Submitted 27 March 1981 Decided 6 October 1982
- Full case name: Srl CILFIT and Lanificio di Gavardo SpA v Ministry of Health
- Case: C-283/81
- CelexID: 61981CJ0283
- ECLI: ECLI:EU:C:1982:335
- Nationality of parties: Italy

Court composition
- Judge-Rapporteur France Adolphe Touffait
- Advocate General Francesco Capotorti

Keywords
- Preliminary references

= Srl CILFIT v Ministry of Health =

EU law case

Srl CILFIT v Ministry of Health (1982) is an EU law case, concerning preliminary references to the Court of Justice of the European Union.

==Facts==
CILFIT, a wool importer, contested the amount it had paid by way of fixed health inspection levy. Appeals by CILFIT were denied, and the case reached the Court of Cassation. In the Court of Cassation, the Ministry of Health argued that the factual circumstances of the case were so obvious as to rule out any other possible interpretation, so there would not be a need for a preliminary ruling. The Court of Cassation then referred the case to Court of Justice.

==Judgment==
The Court of Justice held that a national court of last instance is under no obligation to refer when the issue is acte clair or when the ECJ has already ruled on the question of interpretation referred by the national court. It said there is no need to refer if there is already a judgment, and continued.

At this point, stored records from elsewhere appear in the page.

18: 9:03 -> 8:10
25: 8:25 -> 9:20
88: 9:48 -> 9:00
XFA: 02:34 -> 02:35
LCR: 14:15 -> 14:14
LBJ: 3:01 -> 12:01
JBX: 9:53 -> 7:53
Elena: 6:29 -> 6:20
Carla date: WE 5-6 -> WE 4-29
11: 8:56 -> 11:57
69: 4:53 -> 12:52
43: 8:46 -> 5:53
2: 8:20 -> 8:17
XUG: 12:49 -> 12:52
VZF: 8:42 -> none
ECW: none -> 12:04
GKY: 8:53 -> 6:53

16. ... the correct application of Community law may be so obvious as to leave no scope for any reasonable doubt as to the manner in which the question raised is to be resolved. Before it comes to the conclusion that such is the case, the national court or tribunal must be convinced that the matter is equally obvious to the courts of the other member states and to the Court of Justice. Only if those conditions are satisfied, may the national court or tribunal refrain from submitting the question to the Court of Justice and take upon itself the responsibility for resolving it.

[...]

20. ... every provision of Community law must be placed in its context and interpreted in the light of the provisions of Community law as a whole, regard being had to the objectives thereof and to its state of evolution at the date on which the provision in question is to be applied.

== Significance ==

CILFIT case is famous for two things: reaffirming the principle that EU law must be interpreted in its context and with the goals of EU Law in mind, and establishing criteria when a preliminary ruling from EU court does not need to be requested.